Simple Closed HashTable Program

Started by
2 comments, last by Chad Smith 11 years, 2 months ago

I wanted to get some input on a very basic simple Closed HashTable program I wrote as we just started to study the very basics of them in class. Because of this I decided I'd go ahead and try to implement a very basic one.

I got it and I am getting the output that I would get when I worked it out on pen and paper so it seems I did get it to work. Though before I expand on this program more to make the HashTable an actual class that I could use (yes I know their are ones already out there that I could use, but it is just for practice and make sure I understand the bare bone basics of them).

So here are the basics of what I wanted. I wanted a Closed HashTable that used a basic hash function. I then wanted it to hash the set and then display the hash table set. Nothing fancy, nor it is even using classes yet. Though how is the code so far for it?
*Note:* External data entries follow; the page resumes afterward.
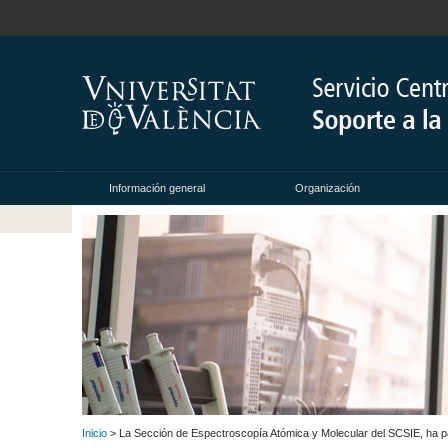
Información general
Organización
Inicio
> La Sección de Espectroscopía Atómica y Molecular del SCSIE, ha par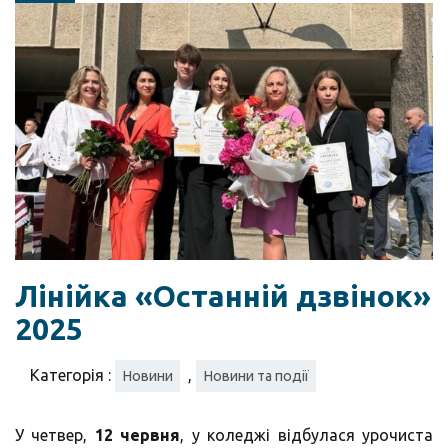
Лінійка «Останній дзвінок»
2025
Категорія :
,
Новини
Новини та події
У четвер,
12 червня
, у коледжі відбулася урочиста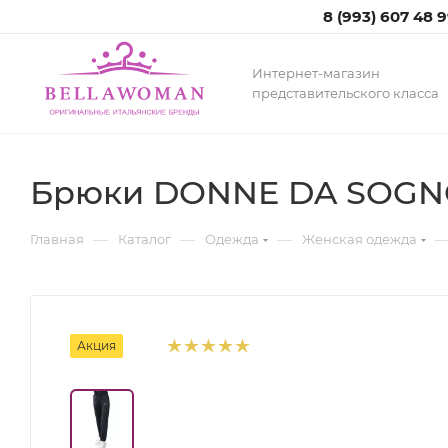
8 (993) 607 48 
Интернет-магазин
представительского класса
Брюки DONNE DA SOGN
—
—
—
Главная
Каталог
Одежда
Женская одежда
Акция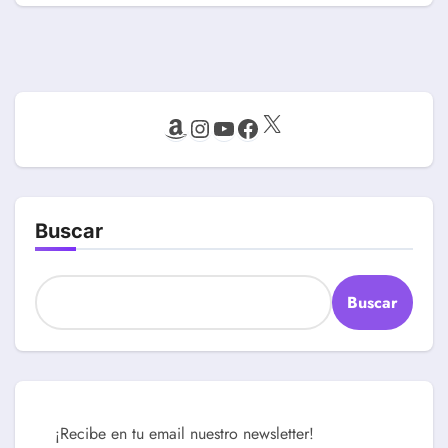
X
Amazon
Instagram
YouTube
Facebook
Buscar
Buscar
¡Recibe en tu email nuestro newsletter!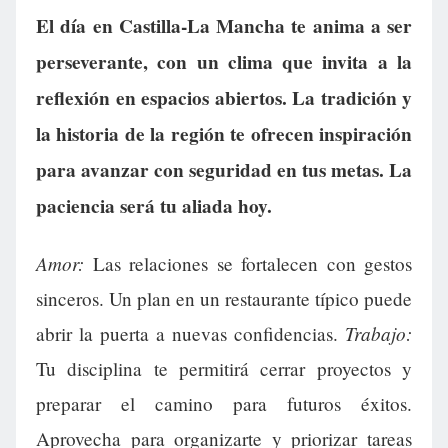
El día en Castilla-La Mancha te anima a ser
perseverante, con un clima que invita a la
reflexión en espacios abiertos. La tradición y
la historia de la región te ofrecen inspiración
para avanzar con seguridad en tus metas. La
paciencia será tu aliada hoy.
Amor:
Las relaciones se fortalecen con gestos
sinceros. Un plan en un restaurante típico puede
Trabajo:
abrir la puerta a nuevas confidencias.
Tu disciplina te permitirá cerrar proyectos y
preparar el camino para futuros éxitos.
Aprovecha para organizarte y priorizar tareas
Anything that I should watch out for?

Here's the code, it's bare bones basic just enough to get theory into code


#include <iostream>

// Method Prototypes
int* CreateSet(int buckets, int defaultValue = -1);
void GetSet(int* set, int buckets);
void DisplaySet(int* set, int buckets);
void DeleteSet(int* set);
int HashFunction(int* set, int x, int buckets);
int* ClosedHashSet(int* set, const int buckets);

int main()
{
	int buckets;
	int* set;
	int* hashSet;

	// ask the user how big the set is
	std::cout << "Please enter the size of the set: ";
	std::cin >> buckets;

	set = CreateSet(buckets);
	GetSet(set, buckets);
	std::cout<< "\nOrinal Set..." <<std::endl;
	DisplaySet(set, buckets);

	hashSet = ClosedHashSet(set, buckets);
	std::cout << "\nClosed Hashing Set..." << std::endl;
	DisplaySet(hashSet, buckets);

	DeleteSet(set);
	DeleteSet(hashSet);

	return 0;
}

// Creates a set with the desired default value
// defaults to -1 for the defalt value
int* CreateSet(int buckets, int defaultValue)
{
	int* set = new int[buckets];

	for(int i = 0; i<buckets; i++)
	{
		set[i] = defaultValue;
	}
	std::cout << std::endl;

	return set;
}

// Gets input from the user on what value to give each index in the set
// sets each index in the set to that value
void GetSet(int* set, int buckets)
{
	for(int i = 0; i<buckets; i++)
	{
		std::cout << "Index " << i << ": ";
		std::cin >> set[i];
	}
}

// Takes in a set and displays the set
void DisplaySet(int* set, int buckets)
{
	for(int i = 0; i<buckets; i++)
	{
		std::cout << i << ": " << set[i] << std::endl;
	}
}

//  Takes in a set and frees the memory that was created of that set
void DeleteSet(int* set)
{
	delete[] set;
	set = nullptr;
}

// Takes in the set you're hashing from, element to hash and how many buckets in the hash function
// returns the index using the hash function
int HashFunction(int* set, int x, int buckets)
{
	// the index of the hash function
	int result = (x*x)%buckets;
	// what index of the hash function we are on
	int hashedIndex = 1;

	// while the element we are hashing has already been hashed
	while(set[result] != -1)
	{
		// try to get another index using closed hashing
		result = ( ((x*x)%buckets)+hashedIndex) %buckets;
		// increase the hashedIndex
		hashedIndex++;
	}
	return result;
}

// Takes in the set to hash from and the number of buckets and returns the set hashed
int* ClosedHashSet(int* set, const int buckets)
{
	int* hashSet = CreateSet(buckets);

	int result = 0;

	for(int i = 0; i<buckets; i++)
	{
		result = HashFunction(hashSet, set[i], buckets);
		hashSet[result] = set[i];
	}

	return hashSet;
}

Here is the hash function that i am using for this program

h(x)=x2 % b

where b is the number of buckets wanted for the set

Anything to watch out for code wise? Should had been implemented better (though note it will be put in a class and template it later on)?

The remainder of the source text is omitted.